In spite of modern music’s seasoning with inexplicable jargons, Small Doctor’s Penalty lyrics have not ceased to agitate academic excitements. Began with an outlandish celebration of money and condemnation of those who don’t have it, Small Doctor, in the song, lapsed into his own panegyrics as Omo Iya Teacher and proceeded to sing about some partying folks who had entered the dancehall with their water bottles, a phenomenon understood by today partying youth as a drug consumption culture where water-bottle-like containers are brought into dancehalls inside of which is an admixture of drugs and alcohol. But perhaps the most controversial stanza of the lyrics is the picture of the possibility of a football player on the pitch, in the bid to play a penalty kick, hitting the ball into a throw-in that Small Doctor painted. In the song’s video, a female football player, among a group of other footballers, with their coach standing by, rather than aim the goalkeeper’s net, had hit the ball sideways for a throw-in. What, in the whole wide world, would make a footballer kill crowd euphoria and expectations of an impending goal and diffidently kick the ball into a throw-in?
This Small Doctor atypical football scenario, upon analysis, can only represent a curious chaos, unresolved and unresolvable internal contradictions, personal dilemma that manifests as group dilemma, an assemblage of men from whom order had departed, an impending disappointment, disdain for collective aspirations and ultimately, failure.
The need to invoke Small Doctor’s almost impossible football analogy in an assessment of Nigeria’s national politics and governance becomes urgent when the current spate of crises bedeviling the polity is assessed. Yes, motion without movement had been the lot of Nigerian governments and governance for decades but the contradictions inherent in national politics and governance today have become so scary, so derisive of logic, so much that they are an apparent index of a failed statehood.

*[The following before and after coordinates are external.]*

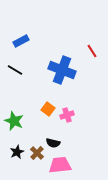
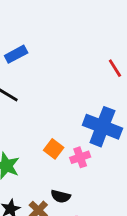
blue cross: (62, 70) -> (102, 127), moved

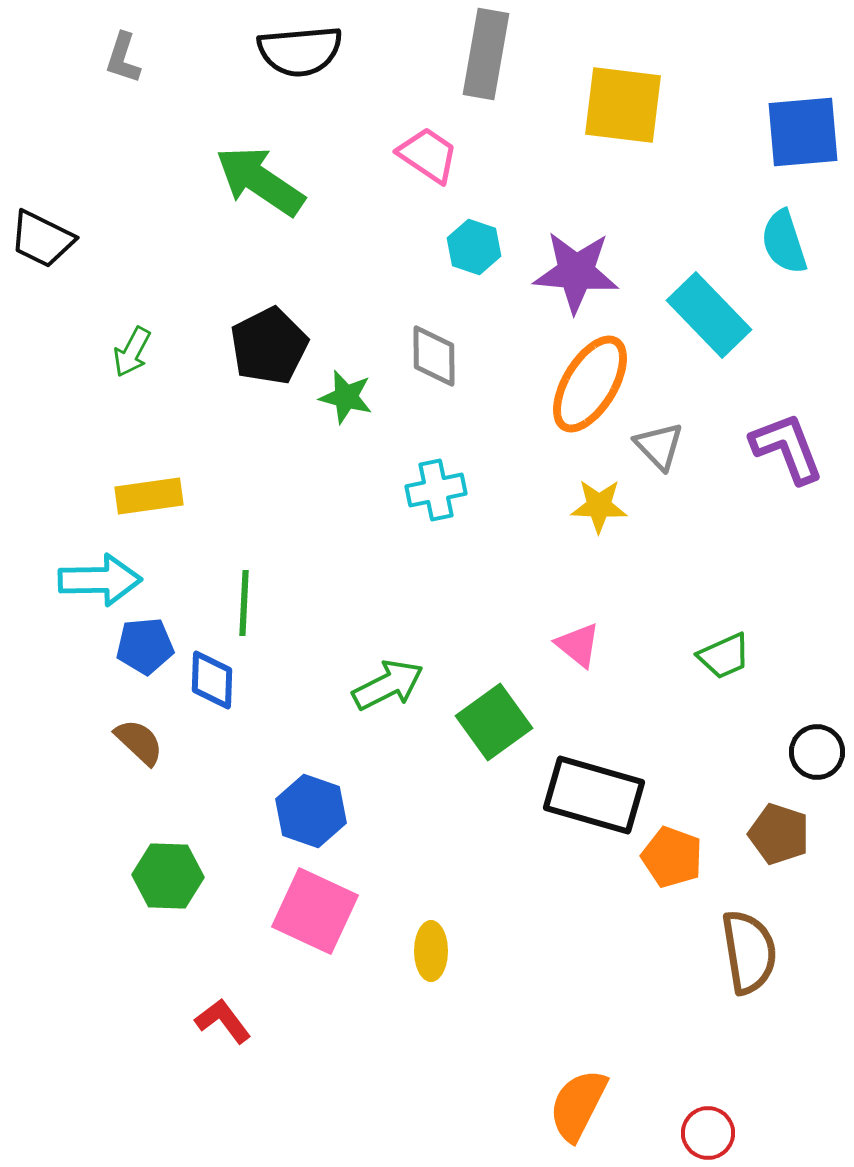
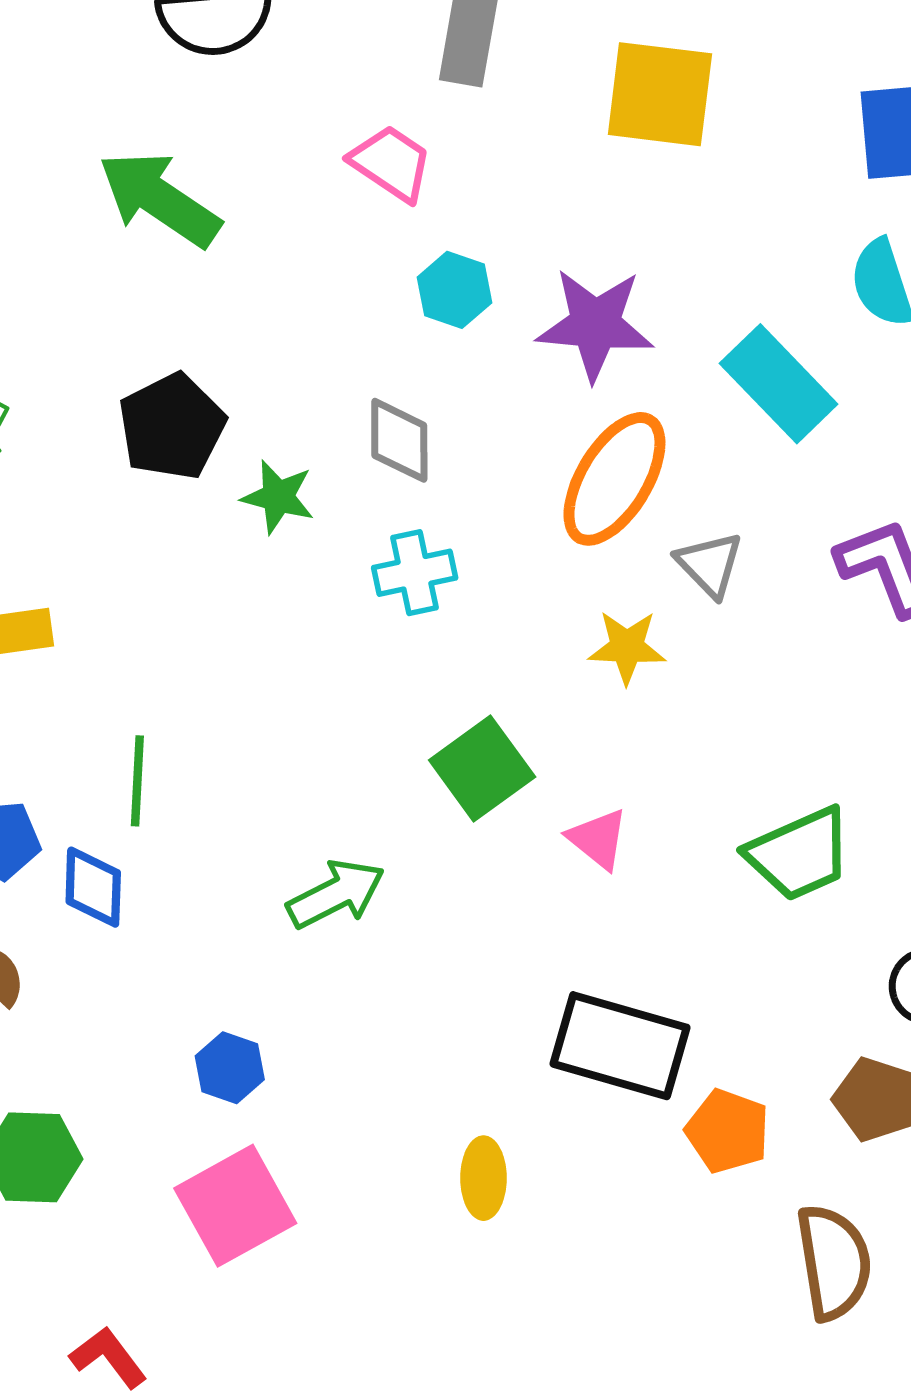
cyan cross: (436, 490) -> (415, 573), moved
green trapezoid: (724, 656) -> (799, 854), size x1.5
green square: (494, 722) -> (482, 768), moved
blue hexagon: (311, 811) -> (230, 1068), size x0.7
pink square: (315, 911) -> (235, 1206), turned 36
yellow ellipse: (431, 951) -> (483, 1178), moved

There is no doubting the fact that the current government and its party, the All Progressives Congress (APC) colonized national consciousness because the Peoples Democratic Party (PDP)-led government had terribly desecrated governance and politics. It was no longer a thing of pride to thump one’s chest anywhere in the world to publicly announce one’s nationality. PDP ruled Nigeria like a colony of locusts which seized a cassava farm and wreaked incalculable havoc on national harvest. Latching on this hopelessness created by the PDP, APC arrested the hearts of the electorate by posturing to be a Messiah. And at the end of the day, in spite of Nigerians’ understanding of General Muhammadu Buhari’s personal foibles and disposition, he was voted in massively. With Buhari, Nigeria had great hopes. He was comparatively clean, reputedly personally disciplined and frugal, and had the potentials of deploying all these qualities in favour of a Nigeria repeatedly gang-raped by her own children from independence.
Today however, APC and its government have frittered away such great expectations, apology to Charles Dickens. It mirrors, in its governance and even within its internal politics, that derisive atypical scenario painted by Small Doctor of a footballer, face to face with the goalpost in a penalty kick, in whom had been invested great hopes of scoring, but who conversely hit the ball into a throw-in. I will explain presently.
Don’t let us detain ourselves talking about indices of current governmental failure which we all know and acknowledge: of a gasping national economy under the PDP which Buhari stiff-neckedly dragged into stasis of recession by his first six months of governmental prevarication; the shocking appointments of characters with very smelly apparels worse than the Goodluck Jonathan era into his cabinet and major governmental offices; his deafening silence over herdsmen’s killings and spillage of blood in Nigeria; his appointments of cronies and kinsmen into strategic security offices; the wave of corruption which reportedly dwarfs the Jonathan era and right now, running of a government which manifests an intolerant temperament towards dissent comparable only to that of Hastings Kamuzu Banda of Malawi, among several others. Banda ran a totalitarian government in the former British Nyasaland where he murdered and tortured political opponents.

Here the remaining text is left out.